The maintenance of mitochondrial DNA (mtDNA) is dependent upon several nuclear gene-encoded proteins including enzymes forming the replisome needed to synthesise mtDNA. These enzymes need to be present in balanced quantities to function properly. In addition, mtDNA synthesis requires a balanced supply of nucleotides that is achieved by nucleoside recycling inside the mitochondria, and nucleotide import from the cytosol. Mitochondrial DNA maintenance defects are a group of diseases caused by pathogenic variants in the nuclear genes involved in mtDNA maintenance, and result from impaired mtDNA replication.

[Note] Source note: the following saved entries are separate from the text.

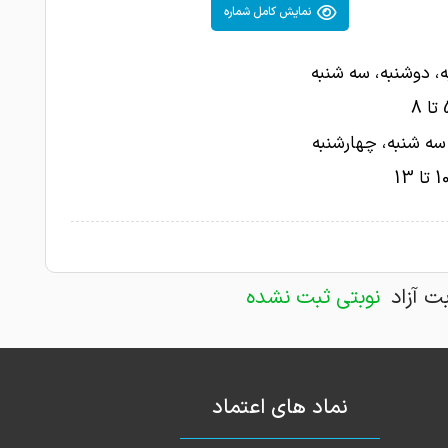
نمایش کامل شماره
، دوشنبه، سه شنبه
سه شنبه، چهارشنبه
بت آزاد
نوبتی ثبت نشده
نماد های اعتماد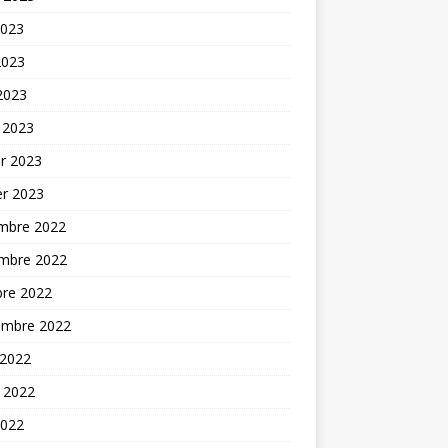
2023
2023
 2023
 2023
er 2023
er 2023
mbre 2022
mbre 2022
bre 2022
embre 2022
 2022
t 2022
2022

Pathogenic nuclear gene variants identified to date include genes that encode enzymes of mtDNA replication machinery (such as POLG), genes that encode proteins that help to maintain a balanced mitochondrial nucleotide pool (such as TK2), and genes that encode proteins involved in mitochondrial fusion. Here, the presentation provided by Ramon Martí, Research Group on Neuromuscular and Mitochondrial Diseases, Vall d’Hebron Institut de Recerca, Barcelona, Spain, and CIBERER, Madrid, Spain, is summarised. A leading expert on mitochondrial pathology, Martí presented at the Euromit 2023 International Conference on Mitochondrial Disease, which took place in Bologna, Italy, in May 2023.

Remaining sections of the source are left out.